• JPMorgan Chase CEO Jamie Dimon said he shouldn’t ever use the word „hurricane“ when warning about the U.S. economy.
• Dimon clarified that there are „storm clouds“ that „could be a hurricane,“ but he is not predicting a specific scenario.
• Despite the current uncertain economic environment, Dimon is still optimistic about the American consumer.
JPMorgan Chase CEO Jamie Dimon recently spoke with Fox Business about the current state of the U.S. economy and the looming possibility of an economic hurricane. When asked about his previous warning of an incoming economic hurricane, Dimon clarified that he should not use the word “hurricane” in this context. He explained that there are “storm clouds” that could turn into a hurricane, but he is not predicting a specific scenario.
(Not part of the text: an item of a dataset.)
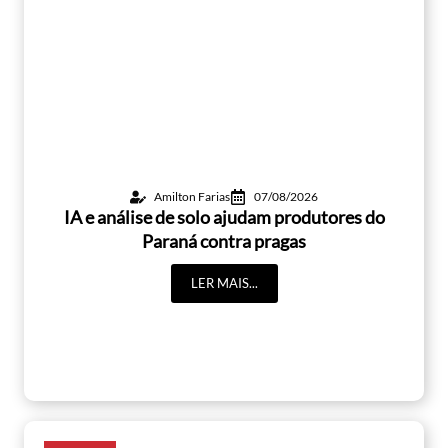
Amilton Farias
07/08/2026
IA e análise de solo ajudam produtores do
Paraná contra pragas
LER MAIS...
Despite the current uncertain economic environment, Dimon is still optimistic about the American consumer. He noted that the consumer is still strong, with their balance sheets in good shape and spending 10% more than pre-Covid. He went on to explain that this is driving a strong economy. He also touched on the oil crisis, attributing it to Russia, Ukraine, oil, energy, food, and quantitative tightening.
When asked about the Federal Reserve raising interest rates, Dimon opined that it is not clear if the rate rise is enough to have a huge effect on smaller countries and poor nations. He also noted that the current situation is putting a strain on those who are relying on government stimulus for financial assistance.
Overall, Dimon does not think that the U.S. economy is headed for a hurricane, but he does think that “storm clouds” still remain. He is optimistic about the American consumer, but notes that there is still uncertainty in the markets and that individuals should be prepared for both good and bad outcomes.